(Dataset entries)
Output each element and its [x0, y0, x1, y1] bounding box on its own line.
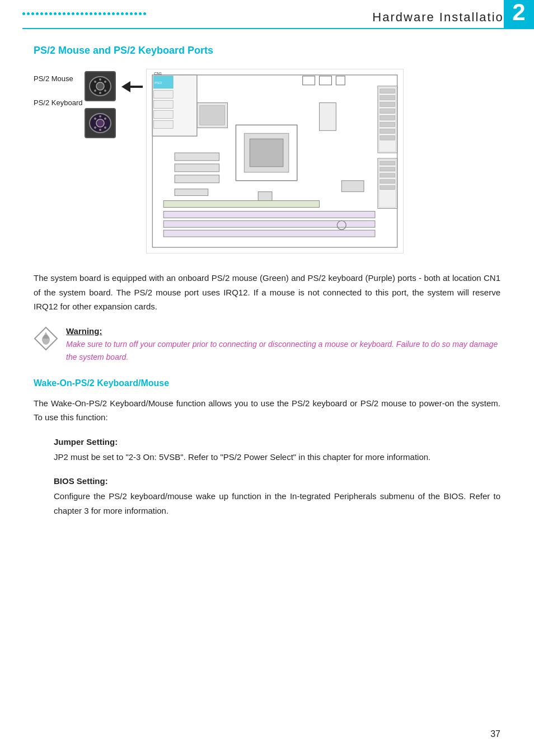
warning-box: Warning: Make sure to turn off your comp… — [34, 326, 500, 364]
svg-rect-45 — [175, 175, 220, 183]
bios-setting-text: Configure the PS/2 keyboard/mouse wake u… — [54, 489, 500, 518]
svg-rect-27 — [380, 115, 395, 120]
svg-rect-48 — [164, 220, 376, 227]
warning-icon — [34, 326, 58, 351]
jumper-setting-text: JP2 must be set to "2-3 On: 5VSB". Refer… — [54, 450, 500, 464]
page-number: 37 — [490, 729, 500, 739]
svg-point-5 — [104, 90, 106, 92]
svg-point-10 — [94, 118, 96, 120]
svg-rect-46 — [175, 189, 209, 196]
section-title: PS/2 Mouse and PS/2 Keyboard Ports — [34, 45, 500, 57]
svg-rect-23 — [380, 89, 395, 93]
svg-point-13 — [104, 126, 106, 129]
svg-rect-19 — [320, 76, 332, 85]
subsection-body-text: The Wake-On-PS/2 Keyboard/Mouse function… — [34, 396, 500, 425]
svg-rect-52 — [320, 103, 336, 131]
svg-point-2 — [94, 81, 96, 83]
svg-point-7 — [99, 92, 101, 94]
svg-rect-18 — [303, 76, 315, 85]
svg-rect-58 — [154, 101, 174, 109]
svg-rect-35 — [380, 173, 395, 177]
header-dots — [22, 12, 146, 15]
bios-setting-title: BIOS Setting: — [54, 476, 500, 486]
svg-rect-47 — [164, 211, 376, 218]
svg-point-6 — [99, 78, 101, 81]
svg-rect-37 — [380, 186, 395, 190]
svg-rect-29 — [380, 129, 395, 133]
diagram-area: PS/2 Mouse PS/2 Keyboard — [34, 69, 500, 255]
svg-point-15 — [99, 129, 101, 131]
svg-text:CN1: CN1 — [154, 72, 162, 76]
bios-setting-block: BIOS Setting: Configure the PS/2 keyboar… — [34, 476, 500, 518]
svg-rect-30 — [380, 135, 395, 140]
svg-text:PS/2: PS/2 — [155, 81, 163, 84]
chapter-number: 2 — [504, 0, 534, 29]
warning-title: Warning: — [66, 326, 500, 336]
svg-rect-53 — [259, 192, 273, 201]
svg-rect-34 — [380, 167, 395, 171]
jumper-setting-title: Jumper Setting: — [54, 437, 500, 447]
svg-marker-16 — [121, 81, 143, 92]
ps2-mouse-label: PS/2 Mouse — [34, 74, 73, 83]
svg-rect-36 — [380, 180, 395, 184]
svg-point-14 — [99, 115, 101, 118]
ps2-keyboard-label: PS/2 Keyboard — [34, 98, 82, 107]
svg-marker-65 — [43, 332, 49, 339]
svg-point-11 — [104, 118, 106, 120]
svg-point-9 — [96, 119, 104, 127]
warning-text: Make sure to turn off your computer prio… — [66, 338, 500, 364]
svg-rect-33 — [380, 161, 395, 165]
svg-point-3 — [104, 81, 106, 83]
subsection-title: Wake-On-PS/2 Keyboard/Mouse — [34, 378, 500, 388]
svg-rect-40 — [250, 139, 284, 167]
ps2-keyboard-port-icon — [87, 111, 113, 135]
svg-rect-49 — [164, 230, 376, 237]
svg-rect-59 — [154, 111, 174, 119]
svg-point-4 — [94, 90, 96, 92]
svg-rect-51 — [342, 181, 364, 192]
page-content: PS/2 Mouse and PS/2 Keyboard Ports PS/2 … — [0, 29, 534, 552]
svg-point-12 — [94, 126, 96, 129]
svg-point-1 — [96, 82, 104, 90]
svg-rect-43 — [175, 153, 220, 161]
svg-rect-60 — [154, 120, 174, 128]
body-text: The system board is equipped with an onb… — [34, 271, 500, 314]
motherboard-diagram: PS/2 CN1 — [146, 69, 500, 255]
page-header: Hardware Installation 2 — [22, 0, 512, 29]
svg-rect-25 — [380, 102, 395, 107]
svg-rect-50 — [164, 201, 320, 208]
jumper-setting-block: Jumper Setting: JP2 must be set to "2-3 … — [34, 437, 500, 464]
ps2-mouse-port-icon — [87, 74, 113, 98]
svg-rect-24 — [380, 96, 395, 100]
warning-content: Warning: Make sure to turn off your comp… — [66, 326, 500, 364]
arrow-icon — [121, 80, 143, 93]
svg-rect-44 — [175, 164, 220, 172]
svg-rect-20 — [336, 76, 345, 85]
svg-rect-28 — [380, 122, 395, 126]
svg-rect-42 — [200, 106, 225, 125]
svg-rect-57 — [154, 91, 174, 98]
header-title: Hardware Installation — [372, 10, 512, 28]
svg-rect-26 — [380, 109, 395, 114]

- Your objective -
Pictures do not belong in the copy. Output all of the records exactly.

- Your response -
Output each element and its [x0, y0, x1, y1] bounding box on its own line.
warning-box: Warning: Make sure to turn off your comp… — [34, 326, 500, 364]
svg-rect-45 — [175, 175, 220, 183]
bios-setting-text: Configure the PS/2 keyboard/mouse wake u… — [54, 489, 500, 518]
svg-rect-27 — [380, 115, 395, 120]
svg-rect-48 — [164, 220, 376, 227]
warning-icon — [34, 326, 58, 351]
jumper-setting-text: JP2 must be set to "2-3 On: 5VSB". Refer… — [54, 450, 500, 464]
page-number: 37 — [490, 729, 500, 739]
svg-point-5 — [104, 90, 106, 92]
svg-point-10 — [94, 118, 96, 120]
svg-rect-46 — [175, 189, 209, 196]
section-title: PS/2 Mouse and PS/2 Keyboard Ports — [34, 45, 500, 57]
svg-rect-23 — [380, 89, 395, 93]
svg-point-13 — [104, 126, 106, 129]
svg-rect-19 — [320, 76, 332, 85]
subsection-body-text: The Wake-On-PS/2 Keyboard/Mouse function… — [34, 396, 500, 425]
svg-rect-52 — [320, 103, 336, 131]
svg-point-2 — [94, 81, 96, 83]
svg-point-7 — [99, 92, 101, 94]
svg-rect-18 — [303, 76, 315, 85]
svg-rect-58 — [154, 101, 174, 109]
svg-rect-35 — [380, 173, 395, 177]
header-dots — [22, 12, 146, 15]
bios-setting-title: BIOS Setting: — [54, 476, 500, 486]
svg-rect-47 — [164, 211, 376, 218]
svg-point-6 — [99, 78, 101, 81]
svg-rect-37 — [380, 186, 395, 190]
svg-rect-29 — [380, 129, 395, 133]
diagram-area: PS/2 Mouse PS/2 Keyboard — [34, 69, 500, 255]
svg-point-15 — [99, 129, 101, 131]
svg-text:CN1: CN1 — [154, 72, 162, 76]
bios-setting-block: BIOS Setting: Configure the PS/2 keyboar… — [34, 476, 500, 518]
svg-rect-30 — [380, 135, 395, 140]
svg-text:PS/2: PS/2 — [155, 81, 163, 84]
chapter-number: 2 — [504, 0, 534, 29]
warning-title: Warning: — [66, 326, 500, 336]
svg-rect-53 — [259, 192, 273, 201]
svg-rect-34 — [380, 167, 395, 171]
jumper-setting-title: Jumper Setting: — [54, 437, 500, 447]
svg-marker-16 — [121, 81, 143, 92]
ps2-mouse-label: PS/2 Mouse — [34, 74, 73, 83]
svg-rect-36 — [380, 180, 395, 184]
svg-point-14 — [99, 115, 101, 118]
ps2-keyboard-label: PS/2 Keyboard — [34, 98, 82, 107]
svg-marker-65 — [43, 332, 49, 339]
svg-point-11 — [104, 118, 106, 120]
svg-point-9 — [96, 119, 104, 127]
warning-text: Make sure to turn off your computer prio… — [66, 338, 500, 364]
svg-rect-33 — [380, 161, 395, 165]
svg-point-3 — [104, 81, 106, 83]
subsection-title: Wake-On-PS/2 Keyboard/Mouse — [34, 378, 500, 388]
svg-rect-40 — [250, 139, 284, 167]
ps2-keyboard-port-icon — [87, 111, 113, 135]
svg-rect-49 — [164, 230, 376, 237]
svg-rect-59 — [154, 111, 174, 119]
svg-point-4 — [94, 90, 96, 92]
svg-rect-51 — [342, 181, 364, 192]
page-content: PS/2 Mouse and PS/2 Keyboard Ports PS/2 … — [0, 29, 534, 552]
svg-point-12 — [94, 126, 96, 129]
svg-point-1 — [96, 82, 104, 90]
svg-rect-43 — [175, 153, 220, 161]
svg-rect-60 — [154, 120, 174, 128]
body-text: The system board is equipped with an onb… — [34, 271, 500, 314]
motherboard-diagram: PS/2 CN1 — [146, 69, 500, 255]
page-header: Hardware Installation 2 — [22, 0, 512, 29]
svg-rect-25 — [380, 102, 395, 107]
svg-rect-50 — [164, 201, 320, 208]
jumper-setting-block: Jumper Setting: JP2 must be set to "2-3 … — [34, 437, 500, 464]
ps2-mouse-port-icon — [87, 74, 113, 98]
svg-rect-24 — [380, 96, 395, 100]
warning-content: Warning: Make sure to turn off your comp… — [66, 326, 500, 364]
arrow-icon — [121, 80, 143, 93]
svg-rect-44 — [175, 164, 220, 172]
svg-rect-20 — [336, 76, 345, 85]
svg-rect-28 — [380, 122, 395, 126]
svg-rect-42 — [200, 106, 225, 125]
svg-rect-57 — [154, 91, 174, 98]
header-title: Hardware Installation — [372, 10, 512, 28]
svg-rect-26 — [380, 109, 395, 114]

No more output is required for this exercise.